*How to complete this task:* Scan the lines below and report each one containing "bounding" by copying it.

[Stored data entries]
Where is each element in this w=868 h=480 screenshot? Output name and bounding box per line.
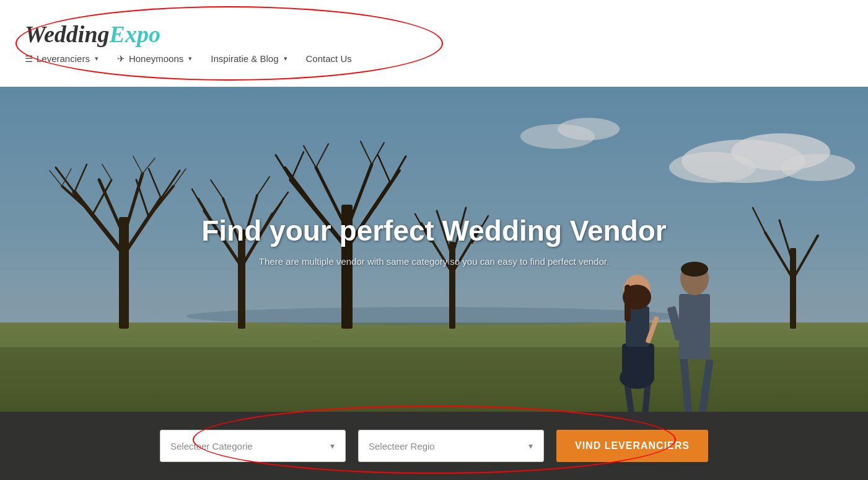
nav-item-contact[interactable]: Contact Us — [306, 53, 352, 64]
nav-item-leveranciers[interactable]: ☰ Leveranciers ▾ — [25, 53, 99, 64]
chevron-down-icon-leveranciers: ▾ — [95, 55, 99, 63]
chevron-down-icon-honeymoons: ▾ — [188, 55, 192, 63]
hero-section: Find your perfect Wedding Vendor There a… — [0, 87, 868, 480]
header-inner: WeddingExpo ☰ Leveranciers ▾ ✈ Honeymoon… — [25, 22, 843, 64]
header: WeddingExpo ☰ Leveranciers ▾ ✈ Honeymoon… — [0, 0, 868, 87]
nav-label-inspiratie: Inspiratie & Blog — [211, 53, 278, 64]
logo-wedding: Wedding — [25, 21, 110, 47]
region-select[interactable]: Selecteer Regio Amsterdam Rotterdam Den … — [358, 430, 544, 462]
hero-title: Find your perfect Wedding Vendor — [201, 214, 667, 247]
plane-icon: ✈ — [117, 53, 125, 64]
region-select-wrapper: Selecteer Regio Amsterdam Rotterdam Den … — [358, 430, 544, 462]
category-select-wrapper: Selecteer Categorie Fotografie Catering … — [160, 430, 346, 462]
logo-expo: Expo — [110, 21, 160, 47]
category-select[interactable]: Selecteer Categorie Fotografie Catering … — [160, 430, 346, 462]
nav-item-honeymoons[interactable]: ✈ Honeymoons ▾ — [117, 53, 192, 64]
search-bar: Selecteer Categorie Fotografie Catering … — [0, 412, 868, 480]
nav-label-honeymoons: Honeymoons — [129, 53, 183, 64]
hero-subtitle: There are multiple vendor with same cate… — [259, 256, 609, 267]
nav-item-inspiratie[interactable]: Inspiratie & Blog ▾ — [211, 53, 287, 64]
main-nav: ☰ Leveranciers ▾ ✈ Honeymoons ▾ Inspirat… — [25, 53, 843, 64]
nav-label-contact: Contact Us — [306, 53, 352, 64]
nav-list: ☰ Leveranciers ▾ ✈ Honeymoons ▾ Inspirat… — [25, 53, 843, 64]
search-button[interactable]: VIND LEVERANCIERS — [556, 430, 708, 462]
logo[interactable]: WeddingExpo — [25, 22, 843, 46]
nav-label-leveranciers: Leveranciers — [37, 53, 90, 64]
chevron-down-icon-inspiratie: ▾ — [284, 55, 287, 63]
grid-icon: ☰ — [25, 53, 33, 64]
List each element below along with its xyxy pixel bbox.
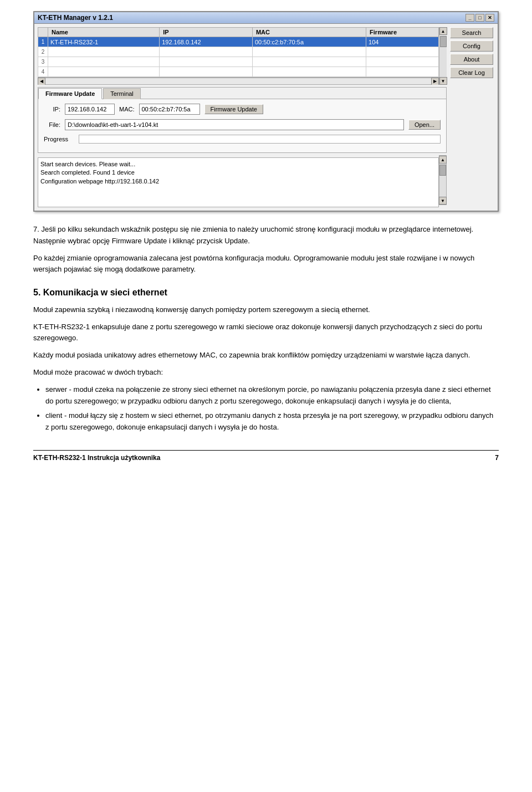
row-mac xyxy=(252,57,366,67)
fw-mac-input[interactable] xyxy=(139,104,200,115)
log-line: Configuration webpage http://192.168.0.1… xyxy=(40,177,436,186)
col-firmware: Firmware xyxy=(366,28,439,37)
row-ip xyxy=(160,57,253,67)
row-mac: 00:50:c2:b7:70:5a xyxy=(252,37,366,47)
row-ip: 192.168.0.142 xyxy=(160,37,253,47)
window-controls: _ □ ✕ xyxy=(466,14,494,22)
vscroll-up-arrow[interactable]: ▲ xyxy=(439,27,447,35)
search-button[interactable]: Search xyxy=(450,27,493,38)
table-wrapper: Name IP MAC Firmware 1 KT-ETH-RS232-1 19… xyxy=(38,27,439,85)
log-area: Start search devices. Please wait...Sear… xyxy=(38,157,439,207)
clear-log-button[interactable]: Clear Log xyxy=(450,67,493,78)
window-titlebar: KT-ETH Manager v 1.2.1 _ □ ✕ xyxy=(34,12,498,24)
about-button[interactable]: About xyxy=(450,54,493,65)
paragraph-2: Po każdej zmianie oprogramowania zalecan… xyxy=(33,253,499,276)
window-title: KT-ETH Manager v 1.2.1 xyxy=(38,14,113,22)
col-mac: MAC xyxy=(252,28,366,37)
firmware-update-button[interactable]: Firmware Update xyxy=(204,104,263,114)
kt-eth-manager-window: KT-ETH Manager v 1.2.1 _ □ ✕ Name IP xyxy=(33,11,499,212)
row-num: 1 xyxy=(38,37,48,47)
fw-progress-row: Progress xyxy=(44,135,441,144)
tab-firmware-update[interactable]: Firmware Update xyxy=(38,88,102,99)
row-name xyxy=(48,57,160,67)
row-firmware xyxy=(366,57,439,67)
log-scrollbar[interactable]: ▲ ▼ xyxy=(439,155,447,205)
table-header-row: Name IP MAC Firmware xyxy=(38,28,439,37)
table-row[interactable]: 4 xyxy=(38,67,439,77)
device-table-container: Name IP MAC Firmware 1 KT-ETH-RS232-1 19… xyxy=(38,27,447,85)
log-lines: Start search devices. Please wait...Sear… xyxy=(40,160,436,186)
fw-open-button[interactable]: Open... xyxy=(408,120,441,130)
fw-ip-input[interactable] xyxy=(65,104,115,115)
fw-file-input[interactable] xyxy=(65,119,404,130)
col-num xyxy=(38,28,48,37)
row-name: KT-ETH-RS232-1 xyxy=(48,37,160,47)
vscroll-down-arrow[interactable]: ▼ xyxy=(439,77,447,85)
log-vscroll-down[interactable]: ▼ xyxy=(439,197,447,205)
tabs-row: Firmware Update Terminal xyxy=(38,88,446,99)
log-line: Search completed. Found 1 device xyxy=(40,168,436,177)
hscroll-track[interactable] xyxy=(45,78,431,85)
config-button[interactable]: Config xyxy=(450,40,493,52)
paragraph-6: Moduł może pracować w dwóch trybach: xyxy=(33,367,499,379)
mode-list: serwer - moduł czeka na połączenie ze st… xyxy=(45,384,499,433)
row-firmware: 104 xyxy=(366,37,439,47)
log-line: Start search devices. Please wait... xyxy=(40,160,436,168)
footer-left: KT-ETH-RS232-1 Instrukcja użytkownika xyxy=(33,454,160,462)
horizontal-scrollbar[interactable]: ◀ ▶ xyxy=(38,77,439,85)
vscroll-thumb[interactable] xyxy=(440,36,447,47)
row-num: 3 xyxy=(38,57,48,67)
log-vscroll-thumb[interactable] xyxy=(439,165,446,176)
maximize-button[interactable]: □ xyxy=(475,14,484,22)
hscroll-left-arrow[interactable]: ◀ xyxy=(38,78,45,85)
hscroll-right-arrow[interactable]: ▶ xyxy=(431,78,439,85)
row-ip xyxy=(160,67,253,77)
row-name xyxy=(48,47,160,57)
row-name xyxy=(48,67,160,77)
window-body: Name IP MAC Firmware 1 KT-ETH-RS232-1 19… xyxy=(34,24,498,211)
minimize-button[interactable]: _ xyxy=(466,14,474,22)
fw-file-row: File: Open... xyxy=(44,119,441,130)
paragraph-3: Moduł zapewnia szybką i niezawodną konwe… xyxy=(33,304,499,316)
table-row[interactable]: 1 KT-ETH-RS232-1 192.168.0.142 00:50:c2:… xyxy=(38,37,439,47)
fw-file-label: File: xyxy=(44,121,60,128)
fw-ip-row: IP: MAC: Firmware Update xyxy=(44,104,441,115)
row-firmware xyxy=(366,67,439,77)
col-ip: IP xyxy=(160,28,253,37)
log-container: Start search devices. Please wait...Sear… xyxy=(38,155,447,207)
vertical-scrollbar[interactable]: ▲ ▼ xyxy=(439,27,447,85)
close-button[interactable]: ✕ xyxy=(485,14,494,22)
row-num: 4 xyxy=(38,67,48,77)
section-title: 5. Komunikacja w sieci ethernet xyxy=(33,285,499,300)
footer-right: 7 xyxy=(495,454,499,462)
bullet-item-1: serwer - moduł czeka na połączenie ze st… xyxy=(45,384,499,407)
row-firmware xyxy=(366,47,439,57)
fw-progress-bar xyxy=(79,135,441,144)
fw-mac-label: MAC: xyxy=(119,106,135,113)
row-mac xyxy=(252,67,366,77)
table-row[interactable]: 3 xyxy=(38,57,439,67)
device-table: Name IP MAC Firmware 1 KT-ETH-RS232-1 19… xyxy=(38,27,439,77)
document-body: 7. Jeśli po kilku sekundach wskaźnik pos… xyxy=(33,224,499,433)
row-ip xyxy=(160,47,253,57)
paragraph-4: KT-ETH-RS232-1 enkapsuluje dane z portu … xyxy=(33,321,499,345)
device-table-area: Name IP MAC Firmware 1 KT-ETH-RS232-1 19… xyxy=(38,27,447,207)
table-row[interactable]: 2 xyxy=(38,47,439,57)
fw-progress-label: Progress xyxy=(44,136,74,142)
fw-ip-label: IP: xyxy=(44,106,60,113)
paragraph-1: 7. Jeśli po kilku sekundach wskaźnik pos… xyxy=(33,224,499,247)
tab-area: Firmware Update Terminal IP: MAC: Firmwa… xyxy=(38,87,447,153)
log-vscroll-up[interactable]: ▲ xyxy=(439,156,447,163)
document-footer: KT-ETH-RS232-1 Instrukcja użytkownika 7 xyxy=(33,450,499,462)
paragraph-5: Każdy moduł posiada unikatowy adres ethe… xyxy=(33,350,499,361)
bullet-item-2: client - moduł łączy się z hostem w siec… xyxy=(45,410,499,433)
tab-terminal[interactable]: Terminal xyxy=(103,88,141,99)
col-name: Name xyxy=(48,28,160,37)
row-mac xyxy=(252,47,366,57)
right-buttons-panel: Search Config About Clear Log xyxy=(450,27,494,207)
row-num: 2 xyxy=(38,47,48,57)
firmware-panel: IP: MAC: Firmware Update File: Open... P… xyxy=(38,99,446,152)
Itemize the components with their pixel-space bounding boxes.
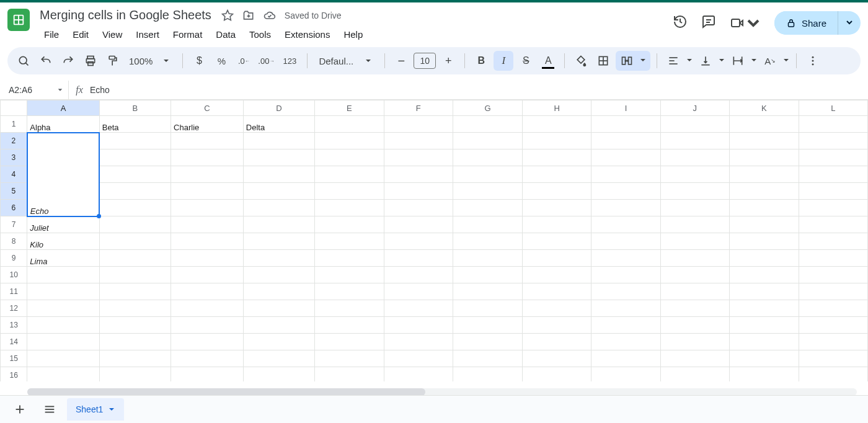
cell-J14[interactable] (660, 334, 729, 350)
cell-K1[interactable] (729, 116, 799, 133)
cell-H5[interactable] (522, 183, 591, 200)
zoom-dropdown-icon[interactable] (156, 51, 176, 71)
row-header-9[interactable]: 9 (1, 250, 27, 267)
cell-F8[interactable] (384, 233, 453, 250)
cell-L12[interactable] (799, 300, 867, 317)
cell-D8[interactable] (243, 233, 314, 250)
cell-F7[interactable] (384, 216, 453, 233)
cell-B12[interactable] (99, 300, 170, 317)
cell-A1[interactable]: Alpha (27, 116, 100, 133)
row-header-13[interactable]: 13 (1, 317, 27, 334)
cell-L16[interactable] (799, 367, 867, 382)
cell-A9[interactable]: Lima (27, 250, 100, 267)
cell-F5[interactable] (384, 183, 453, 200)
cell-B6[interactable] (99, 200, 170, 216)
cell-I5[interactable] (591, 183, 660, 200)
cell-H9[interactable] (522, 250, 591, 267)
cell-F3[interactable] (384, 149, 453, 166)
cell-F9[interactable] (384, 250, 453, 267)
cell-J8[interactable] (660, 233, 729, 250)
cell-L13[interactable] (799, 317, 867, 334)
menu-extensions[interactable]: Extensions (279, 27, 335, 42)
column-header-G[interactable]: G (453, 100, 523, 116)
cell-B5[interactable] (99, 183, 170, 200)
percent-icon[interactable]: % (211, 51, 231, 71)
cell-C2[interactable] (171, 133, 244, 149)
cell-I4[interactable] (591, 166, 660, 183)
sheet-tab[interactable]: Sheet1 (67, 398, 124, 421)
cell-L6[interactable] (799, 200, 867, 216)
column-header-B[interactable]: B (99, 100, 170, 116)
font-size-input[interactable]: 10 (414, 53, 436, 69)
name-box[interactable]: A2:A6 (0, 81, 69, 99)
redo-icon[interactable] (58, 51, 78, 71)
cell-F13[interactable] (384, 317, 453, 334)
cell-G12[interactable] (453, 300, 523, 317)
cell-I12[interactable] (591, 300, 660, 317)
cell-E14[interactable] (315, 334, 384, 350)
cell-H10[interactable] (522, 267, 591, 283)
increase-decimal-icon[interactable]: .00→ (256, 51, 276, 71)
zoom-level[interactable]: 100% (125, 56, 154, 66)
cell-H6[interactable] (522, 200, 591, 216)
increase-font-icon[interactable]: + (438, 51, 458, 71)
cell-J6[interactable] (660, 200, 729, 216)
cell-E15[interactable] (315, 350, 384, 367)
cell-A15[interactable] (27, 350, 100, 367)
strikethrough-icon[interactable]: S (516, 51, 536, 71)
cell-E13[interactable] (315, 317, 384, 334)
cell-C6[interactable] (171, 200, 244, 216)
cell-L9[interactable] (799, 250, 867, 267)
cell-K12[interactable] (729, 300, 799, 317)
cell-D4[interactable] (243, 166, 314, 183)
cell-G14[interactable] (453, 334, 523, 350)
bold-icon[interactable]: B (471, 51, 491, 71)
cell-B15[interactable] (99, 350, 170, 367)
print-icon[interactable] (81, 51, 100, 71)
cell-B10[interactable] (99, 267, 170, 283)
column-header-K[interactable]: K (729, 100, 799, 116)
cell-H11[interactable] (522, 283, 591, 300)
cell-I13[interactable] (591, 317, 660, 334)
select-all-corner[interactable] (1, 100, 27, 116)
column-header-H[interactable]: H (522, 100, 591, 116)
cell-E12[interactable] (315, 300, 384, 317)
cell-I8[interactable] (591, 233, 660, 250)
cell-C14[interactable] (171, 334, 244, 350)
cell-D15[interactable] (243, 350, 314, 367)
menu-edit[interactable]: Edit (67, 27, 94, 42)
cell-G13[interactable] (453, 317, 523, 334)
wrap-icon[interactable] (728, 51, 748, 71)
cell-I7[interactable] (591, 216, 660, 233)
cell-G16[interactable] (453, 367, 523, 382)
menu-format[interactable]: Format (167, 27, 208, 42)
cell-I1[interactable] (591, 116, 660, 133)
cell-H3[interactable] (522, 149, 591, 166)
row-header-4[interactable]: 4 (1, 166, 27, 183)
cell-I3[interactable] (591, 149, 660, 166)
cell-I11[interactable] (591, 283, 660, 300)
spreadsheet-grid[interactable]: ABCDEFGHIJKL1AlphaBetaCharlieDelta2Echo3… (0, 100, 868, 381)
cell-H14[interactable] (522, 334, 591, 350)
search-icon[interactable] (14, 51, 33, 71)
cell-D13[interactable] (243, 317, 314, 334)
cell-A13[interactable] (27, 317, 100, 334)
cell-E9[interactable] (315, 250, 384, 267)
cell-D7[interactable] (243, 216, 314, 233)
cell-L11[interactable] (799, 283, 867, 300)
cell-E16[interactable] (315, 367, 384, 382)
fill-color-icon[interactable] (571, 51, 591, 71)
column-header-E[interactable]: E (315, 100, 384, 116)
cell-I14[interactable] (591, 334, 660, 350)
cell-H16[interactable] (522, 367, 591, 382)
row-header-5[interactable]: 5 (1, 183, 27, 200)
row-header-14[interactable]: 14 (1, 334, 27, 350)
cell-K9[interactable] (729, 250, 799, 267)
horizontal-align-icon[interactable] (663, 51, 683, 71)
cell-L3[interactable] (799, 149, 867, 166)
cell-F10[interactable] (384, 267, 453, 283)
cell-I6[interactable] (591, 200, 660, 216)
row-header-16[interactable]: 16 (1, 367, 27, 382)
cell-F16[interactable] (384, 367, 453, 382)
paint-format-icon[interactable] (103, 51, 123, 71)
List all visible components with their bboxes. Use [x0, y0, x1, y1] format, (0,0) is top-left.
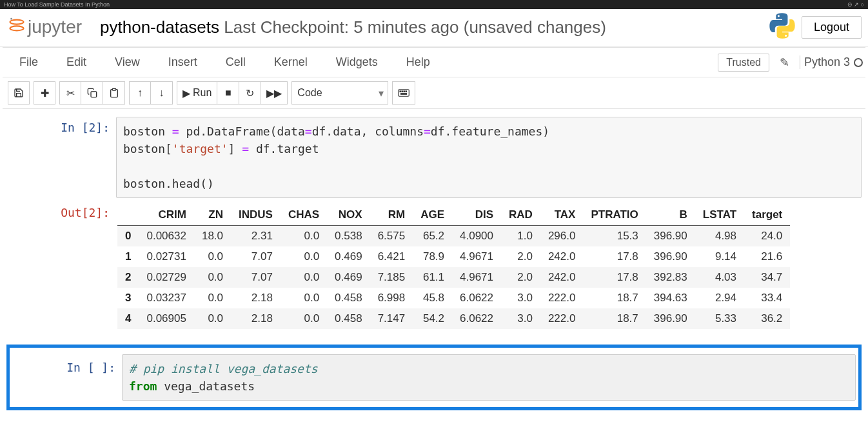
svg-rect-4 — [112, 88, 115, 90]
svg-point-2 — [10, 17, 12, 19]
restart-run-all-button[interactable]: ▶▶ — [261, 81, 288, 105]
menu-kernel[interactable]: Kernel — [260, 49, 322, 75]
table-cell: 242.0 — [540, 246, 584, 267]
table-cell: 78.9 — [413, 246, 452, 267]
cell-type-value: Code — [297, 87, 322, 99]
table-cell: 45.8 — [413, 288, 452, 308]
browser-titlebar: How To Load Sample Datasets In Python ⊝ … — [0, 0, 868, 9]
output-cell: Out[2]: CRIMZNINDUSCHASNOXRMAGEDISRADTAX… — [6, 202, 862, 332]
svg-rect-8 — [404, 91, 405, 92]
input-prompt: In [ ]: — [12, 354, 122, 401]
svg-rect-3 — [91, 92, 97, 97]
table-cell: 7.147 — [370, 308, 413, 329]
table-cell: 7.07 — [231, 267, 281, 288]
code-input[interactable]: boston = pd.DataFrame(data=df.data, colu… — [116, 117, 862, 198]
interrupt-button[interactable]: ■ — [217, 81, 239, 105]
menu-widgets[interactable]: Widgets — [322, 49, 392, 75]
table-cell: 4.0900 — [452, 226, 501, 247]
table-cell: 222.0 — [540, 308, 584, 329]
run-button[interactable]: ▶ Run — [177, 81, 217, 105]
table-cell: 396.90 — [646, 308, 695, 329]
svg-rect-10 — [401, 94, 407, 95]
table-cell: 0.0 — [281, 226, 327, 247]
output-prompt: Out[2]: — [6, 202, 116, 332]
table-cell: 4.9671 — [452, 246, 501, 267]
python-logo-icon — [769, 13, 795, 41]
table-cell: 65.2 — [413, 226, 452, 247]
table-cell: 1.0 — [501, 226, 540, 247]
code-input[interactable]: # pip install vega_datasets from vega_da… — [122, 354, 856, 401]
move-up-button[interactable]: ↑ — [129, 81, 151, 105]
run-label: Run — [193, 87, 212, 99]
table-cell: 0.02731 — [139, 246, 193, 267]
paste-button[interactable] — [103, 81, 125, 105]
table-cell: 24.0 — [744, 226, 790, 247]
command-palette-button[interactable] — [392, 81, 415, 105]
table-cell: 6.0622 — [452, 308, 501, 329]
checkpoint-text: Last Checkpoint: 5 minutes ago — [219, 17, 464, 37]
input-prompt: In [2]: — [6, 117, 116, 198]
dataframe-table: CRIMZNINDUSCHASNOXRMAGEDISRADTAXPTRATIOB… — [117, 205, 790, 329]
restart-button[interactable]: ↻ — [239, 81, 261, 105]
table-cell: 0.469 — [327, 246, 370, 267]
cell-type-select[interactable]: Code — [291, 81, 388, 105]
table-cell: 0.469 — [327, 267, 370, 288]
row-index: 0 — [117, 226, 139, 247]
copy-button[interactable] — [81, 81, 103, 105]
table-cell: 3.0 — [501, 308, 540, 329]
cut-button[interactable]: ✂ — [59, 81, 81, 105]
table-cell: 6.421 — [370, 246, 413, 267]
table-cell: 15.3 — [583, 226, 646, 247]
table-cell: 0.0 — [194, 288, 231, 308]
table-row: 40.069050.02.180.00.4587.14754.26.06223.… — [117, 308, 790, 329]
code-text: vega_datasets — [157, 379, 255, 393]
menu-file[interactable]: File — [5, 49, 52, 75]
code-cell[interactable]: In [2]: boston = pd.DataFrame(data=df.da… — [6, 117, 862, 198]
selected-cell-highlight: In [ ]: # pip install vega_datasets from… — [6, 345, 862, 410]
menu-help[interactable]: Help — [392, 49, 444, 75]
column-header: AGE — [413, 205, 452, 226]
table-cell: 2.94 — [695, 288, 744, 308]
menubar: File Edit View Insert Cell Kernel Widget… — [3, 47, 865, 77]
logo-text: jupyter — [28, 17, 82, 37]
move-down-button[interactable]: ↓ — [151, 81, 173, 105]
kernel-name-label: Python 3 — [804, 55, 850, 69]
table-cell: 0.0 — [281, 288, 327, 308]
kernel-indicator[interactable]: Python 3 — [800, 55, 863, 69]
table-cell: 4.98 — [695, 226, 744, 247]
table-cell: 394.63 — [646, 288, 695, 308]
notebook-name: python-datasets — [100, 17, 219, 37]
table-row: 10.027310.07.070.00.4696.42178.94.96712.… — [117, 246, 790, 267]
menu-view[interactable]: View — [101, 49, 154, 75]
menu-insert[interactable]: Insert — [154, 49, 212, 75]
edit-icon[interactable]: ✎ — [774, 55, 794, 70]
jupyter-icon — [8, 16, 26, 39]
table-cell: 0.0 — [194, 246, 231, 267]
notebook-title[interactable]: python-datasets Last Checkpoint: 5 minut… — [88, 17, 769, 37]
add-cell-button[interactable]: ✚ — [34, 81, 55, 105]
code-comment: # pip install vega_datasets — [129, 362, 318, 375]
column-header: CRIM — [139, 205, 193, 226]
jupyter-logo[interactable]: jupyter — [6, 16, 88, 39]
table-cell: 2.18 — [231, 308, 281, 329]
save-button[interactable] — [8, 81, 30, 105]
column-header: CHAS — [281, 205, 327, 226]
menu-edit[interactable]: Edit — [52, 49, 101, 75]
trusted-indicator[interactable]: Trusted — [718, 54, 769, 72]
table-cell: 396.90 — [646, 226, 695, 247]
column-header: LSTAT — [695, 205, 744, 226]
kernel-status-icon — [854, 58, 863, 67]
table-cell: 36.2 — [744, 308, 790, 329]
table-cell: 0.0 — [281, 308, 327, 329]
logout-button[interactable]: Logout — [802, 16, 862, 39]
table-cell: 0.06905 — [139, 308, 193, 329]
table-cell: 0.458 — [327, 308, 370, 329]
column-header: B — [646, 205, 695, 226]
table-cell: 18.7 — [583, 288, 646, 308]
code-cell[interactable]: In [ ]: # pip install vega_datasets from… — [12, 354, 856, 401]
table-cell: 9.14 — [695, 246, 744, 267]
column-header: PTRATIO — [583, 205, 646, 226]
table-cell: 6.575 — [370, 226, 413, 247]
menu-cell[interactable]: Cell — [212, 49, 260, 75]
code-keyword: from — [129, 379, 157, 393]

*Exercise solution:*
Where is each element in this w=868 h=480 screenshot? Output name and bounding box per line.
Itemize the components with their pixel-space bounding boxes.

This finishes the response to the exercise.